The EPA argued that the proposed site is a wetland that ought not to have development on it.
In an interesting twist, however, the Tema Development Corporation (TDC) has defended the actions of the company, insisting that the site is not a wetland.
Ian Ocquaye, the Protocol and Administrative Officer of the TDC maintains that the construction can go ahead since the site is not necessarily a wetland.
“The 96-acre land, which we seek to apply for, has some water lines that run through portions of it. As a result of that, it’s natural that portions of it will be marshy. But that doesn’t mean that particular place is a wetland,” he insisted.
Meanwhile, the EPA has defended its conclusion that the site for the refinery is a wetland traversing the Chemu Lagoon.
Its Executive Director, Dr. Henry Kokofu told Citi News, his outfit will do all it can to protect the lagoon.
“Our main aim at EPA is to restore the Chemu Lagoon. We will not permit any activity that will further destroy the lagoon. From the onset, the entire landscape has been a wetland. Consistent development changed the dynamics.

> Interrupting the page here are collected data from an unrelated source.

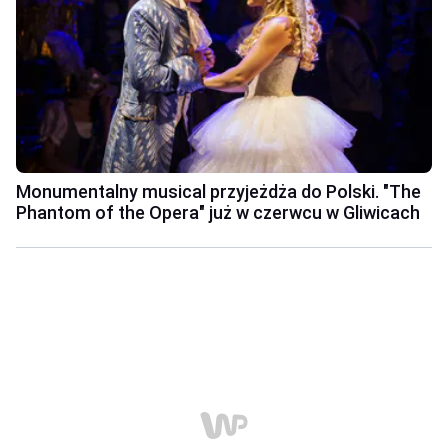
Monumentalny musical przyjeżdża do Polski. "The
Phantom of the Opera" już w czerwcu w Gliwicach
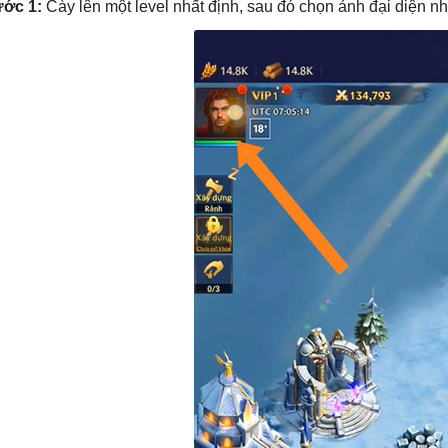
ớc 1:
Cày lên một level nhất định, sau đó chọn ảnh đại diện nh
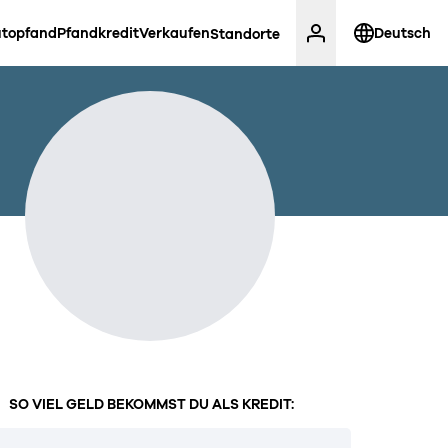
topfand
Pfandkredit
Verkaufen
Deutsch
Standorte
SO VIEL GELD BEKOMMST DU ALS KREDIT:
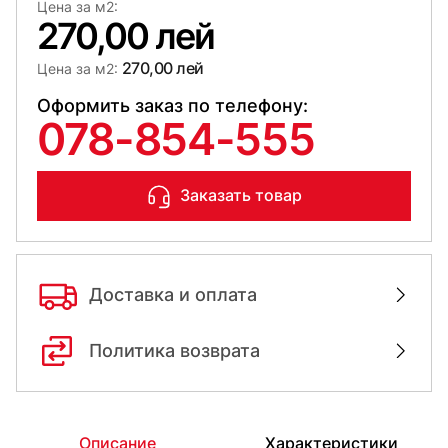
Цена за м2:
270,00 лей
270,00 лей
Цена за м2:
Оформить заказ по телефону:
078-854-555
Заказать товар
Доставка и оплата
Политика возврата
Описание
Характеристики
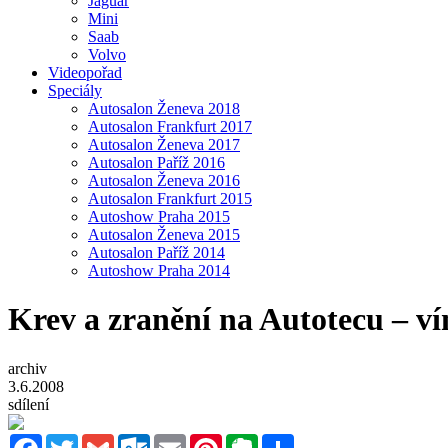
Jaguar
Mini
Saab
Volvo
Videopořad
Speciály
Autosalon Ženeva 2018
Autosalon Frankfurt 2017
Autosalon Ženeva 2017
Autosalon Paříž 2016
Autosalon Ženeva 2016
Autosalon Frankfurt 2015
Autoshow Praha 2015
Autosalon Ženeva 2015
Autosalon Paříž 2014
Autoshow Praha 2014
Krev a zranění na Autotecu – ví
archiv
3.6.2008
sdílení
Facebook
Twitter
Gmail
Outlook.com
Email
Pinterest
Evernote
Sdílet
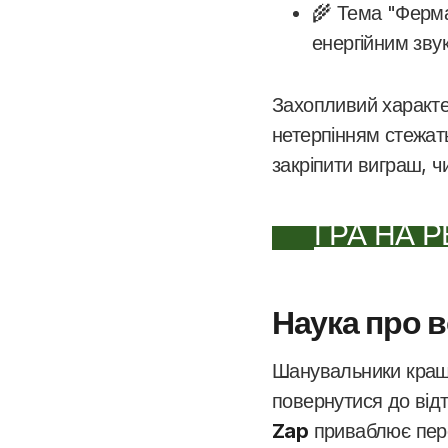
🌾 Тема "Ферма
енергійним зв
Захопливий характе
нетерпінням стежат
закріпити виграш, ч
ГРА НА Р
Наука про в
Шанувальники краш-
повернутися до від
Zap
приваблює пере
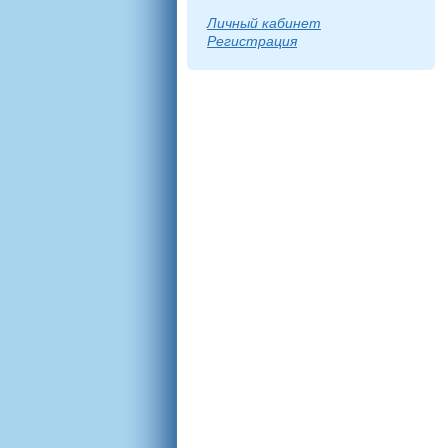
Личный кабинет
Регистрация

Our investigations show that the lagoon runs down to several areas and then into the sea…[but] it’s been blocked by this established company.”
A study of the site had shown that it is in Tema Newtown Waterland, a wetland in the catchment of Chemu Lagoon.
Sentuo submitted its permit request in December 2019, and correspondence between the Tema Development Corporation and the Tema Traditional Council reveals that it has leased 95 acres for 60 years.
Sentuo’s projected annual capacity was expected to be between 1.5 to 3 million metric tonnes.
It had also requested the relocation of two 33Kv pylons and was set to pay GHS1.1 million, according to correspondence with the Electricity Company of Ghana.
But the EPA, in a May 21, 2020 letter, gave further perspective and declared the proposed site for the project as a wetland following a scope report.
The area was identified as a buffer zone for flooding.
The EPA also said the area was too close to Tema Newtown and would add to the congestion of the area.